In the first place, I must point out that the only card ever to reach the police bearing that signature, was the one postmarked October 1 1888 and sent to the Central News Agency. This also was alleged to have had upon it two bloodstained fingerprints, great newspaper prominence being given to this macabre description.
Now this card was received over a year before Mr. Lees says that he experienced his second premonition indicating that the murder he saw clairvoyantly, was going to take place in the future. in other words, the crime he saw had already been committed over twelve months previously when this vision came to him. In emphasising this point I rely entirely upon the document (published on the death of Mr. Lees) in which he says, that when this murder took place, he suffered from such a breakdown from shock that he was ordered abroad with his entire family, in order to recover from the horror.
Mr. Lees stated that he remained on the continent for over a year before returning to England, adding that during his absence, the Ripper committed four more murders. Another fact which illustrates the confusion of Mr. Lees is that the one and only reference to cutting off a victim's ears was contained in the letter dated September 25, 1888. The postcard of October 1 referred only to what the Ripper described as the "Double event" - the murder of both Stride and Eddowes on September 30. As this had already taken place when the postcard was written, and had already been widely reported in the Press it can scarcely be regarded as in any way prophetic.
According to Mr. Lees, the vision and the subsequent production of this postcard on his visit to Scotland Yard must have occurred towards the end of 1889 (allowing for his year's absence on the continent) which was long after the Ripper murders had ceased.
But let us return to that scene at the Yard described by Mr. Lees with such dramatic emphasis. According to the document, so impressed was the Yard chief with the medium's premonition that he immediately organised the drafting of some 20,000 police of all ranks to cover the whole Whitechapel area. In passing I would point out that the total strength of the Metropolitan Police Force at this time was 12,000, and I cannot conceive the rest of the Metropolis being left entirely without police services. That by the way, however; the fact remains that in spite of every nook and corner of the murder area being under constant surveillance, the Ripper (says the document) carried out the threat of murder contained in his warning postcard, claiming yet another victim and eluding capture without leaving a single clue behind.
Small wonder that the shock of the fulfilment of this second premonition should once more send Mr. Lees to the Continent to recover his shattered nerves. Even so, he could not entirely escape the horror of the Ripper's depredations, for while he was away (states the document) Jack the Ripper carried out his sixteenth murder. At the same time he warned the Yard that he intended to kill twenty and then cease.
Again Mr. Lees returned to England, and then - one night while dining with friends at the Criterion Restaurant another premonition came to him. He exclaimed to his companions, "Great God! Jack the Ripper has committed another murder." This time he saw the crime in the process of being carried out.
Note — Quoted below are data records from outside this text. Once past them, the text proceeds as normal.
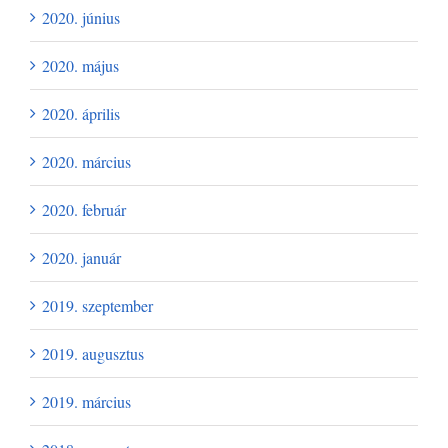
2020. június
2020. május
2020. április
2020. március
2020. február
2020. január
2019. szeptember
2019. augusztus
2019. március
Without delay, the medium and his friends made straight for the Yard where the story was received with some incredulity until - just at that very moment - a telegram was brought into the office announcing another Ripper murder. The Inspector together with Lees and his friends set off for the scene of this new crime. By the light of a match, they saw these words written on a nearby wall in chalk. "Seventeen, Jack the Ripper."
Again the medium had triumphed!
Mr. Lees really lets himself go now. He describes the inspector as being in a condition "bordering on insanity," and remarks that the Ripper crimes had "baffled the police of the world for years." He goes on to say that so strong was the yearning to lay the murderer by the heels that rewards totalling £30,000 and a life pension of £1,500 a year were offered to any person bringing about the arrest. He next describes how his clairvoyant services were enlisted by the authorities ay Scotland Yard, to track down the murderer, and relates an intriguing story of how he traversed the streets of London all through one night with detectives ever on his heels.
After some hours of these bloodhound activities, Mr. Lees halted before a West End mansion. He pointed to a light in an upstairs window.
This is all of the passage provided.